Russell Banks est un écrivain qui sait se faire le sismographe hors pair des fractures travaillant les communautés. Il met à nu les contradictions et les souffrances des individus avec une grande justesse expressive. Dans son roman, De beaux lendemains, adapté pour la scène avec retenue et sensibilité atmosphérique par le Français Emmanuel Meirieu, un accident de car scolaire et son impossible clinique du deuil déchirent le fragile voile qui enveloppe le quotidien d’une petite bourgade perdue dans l’immensité du paysage.

 

A chacun sa vérité et ses ombres

Comme derrière un tulle vaporeux alors que la neige semble tomber, un père, un avocat et deux rescapées du drame qui coûta la vie à quatorze enfants, dénudent la face sombre d’une humanité sans pardon, inconsolée. Au-delà de la douleur, chaque personnage ne semble pister que son intérêt par delà les disparus. Un matin, le bus de ramassage scolaire glisse sur la neige.
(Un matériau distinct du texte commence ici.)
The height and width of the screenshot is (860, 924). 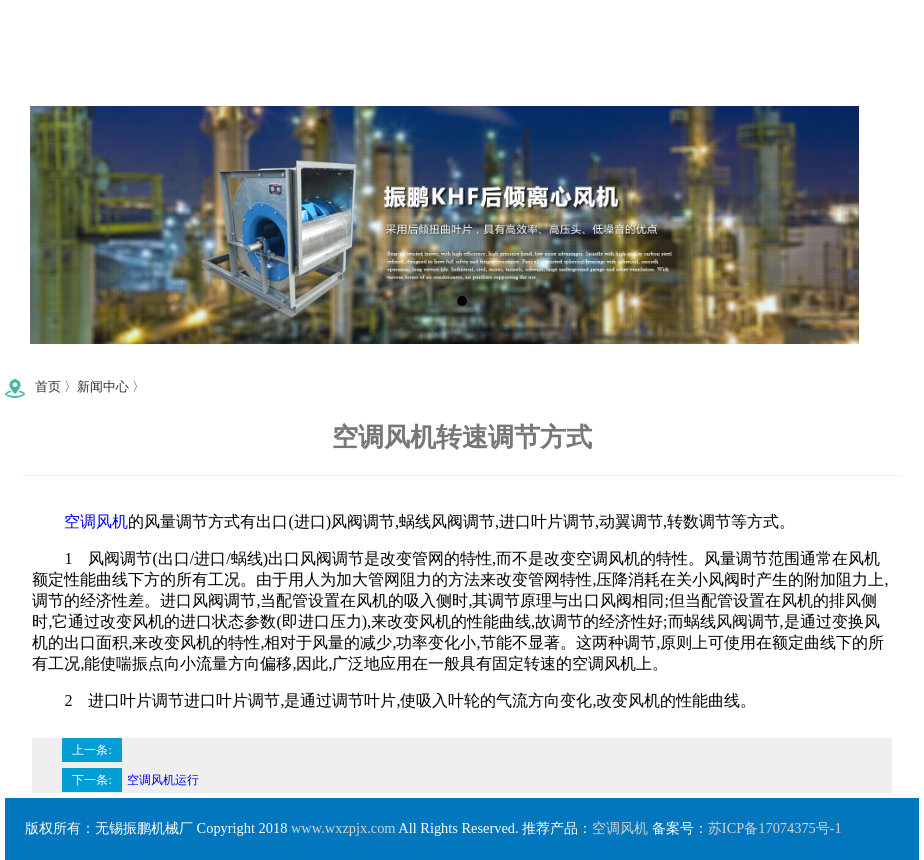 I want to click on 0510-83740746, so click(x=230, y=378).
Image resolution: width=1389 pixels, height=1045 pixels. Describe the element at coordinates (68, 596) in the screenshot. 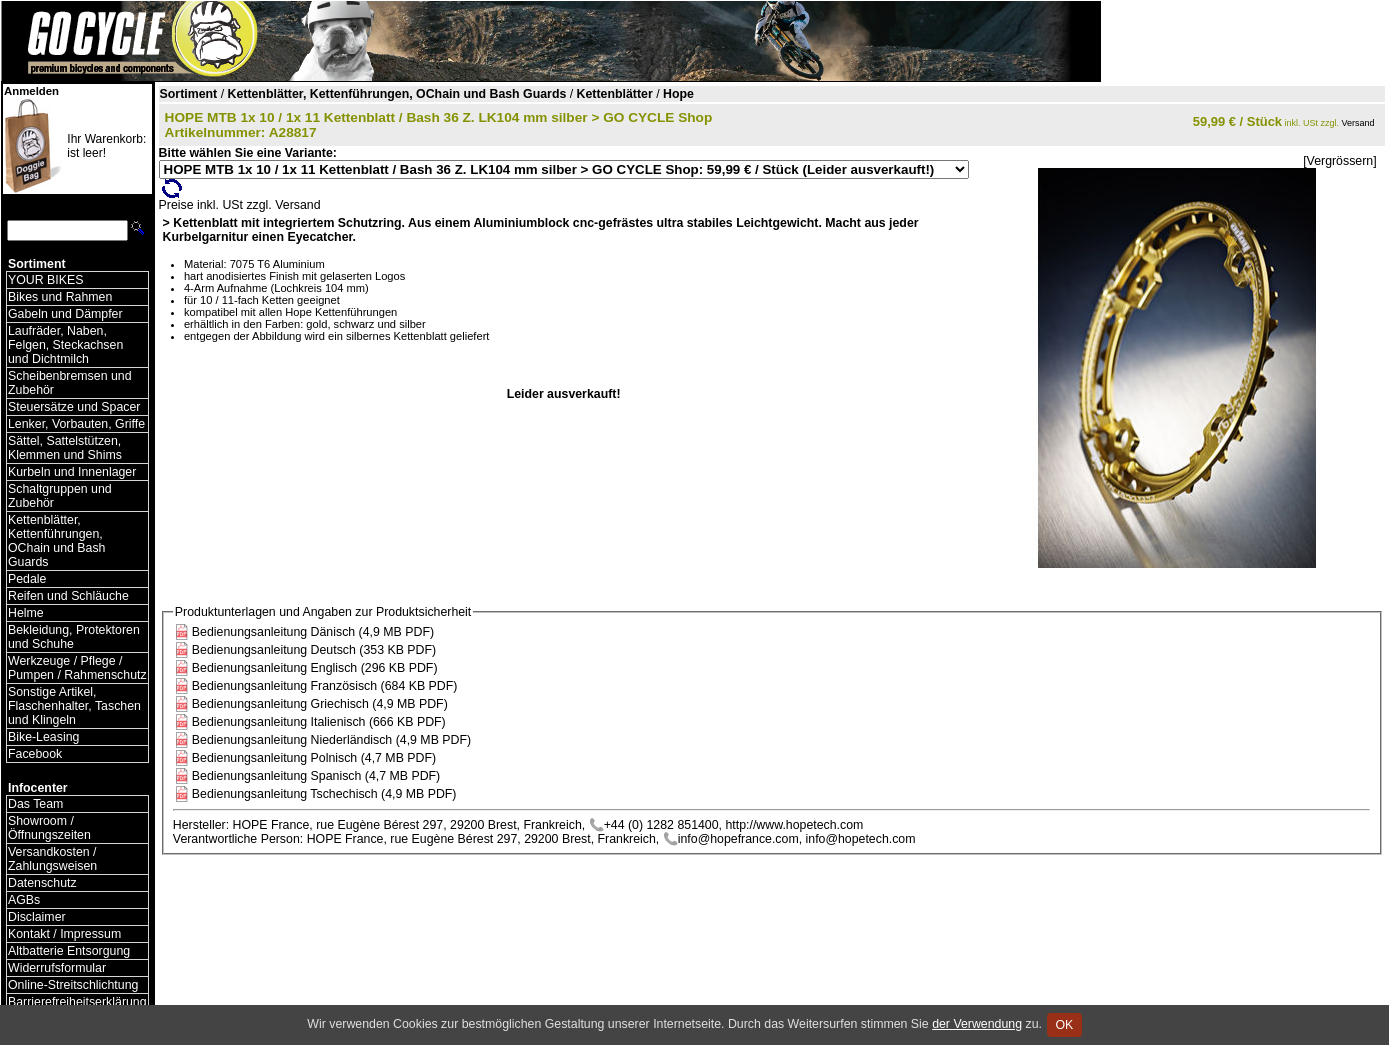 I see `Reifen und Schläuche` at that location.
Vitesse excessive ? Faute d’inattention ? Conditions climatiques diminuant nettement la visibilité ? Des témoins se succèdent pour dire leurs vérités de manière cinématique en cinq plans séquences. Par les enchâssements des récits, en parcourant les chassés-croisés des personnages, il s’agit de pister un trait d’union originel et enfoui, la cause première de connexions si étranges, une réponse acceptable, mais souvent impossible aux multiples développements des multiples « pourquoi ? ». Ainsi l’adaptation théâtrale préserve-t-elle la dimension chorale du roman est composé de quatre témoignages dont l’adresse fait le choix de la première personne. Deux survivantes, la conductrice du bus (Evelyne Didi) et une adolescente meurtrie dans l’accident (Vanessa Guide). Cette dernière semble employer le temps qui lui reste clouée sur son fauteuil roulant à régler quelques comptes avec les vivants. Il y a aussi un père endeuillé (Jérôme Derre) et hanté par la mort de ses deux enfants, un avocat new yorkais (Redjep Mitrovitsa) qui veut défendre les parents des victimes et se confronte sur place avec des personnes qui ne se laissent pas si aisément embarquer dans un storytelling pénal avec dédommagements à la clé.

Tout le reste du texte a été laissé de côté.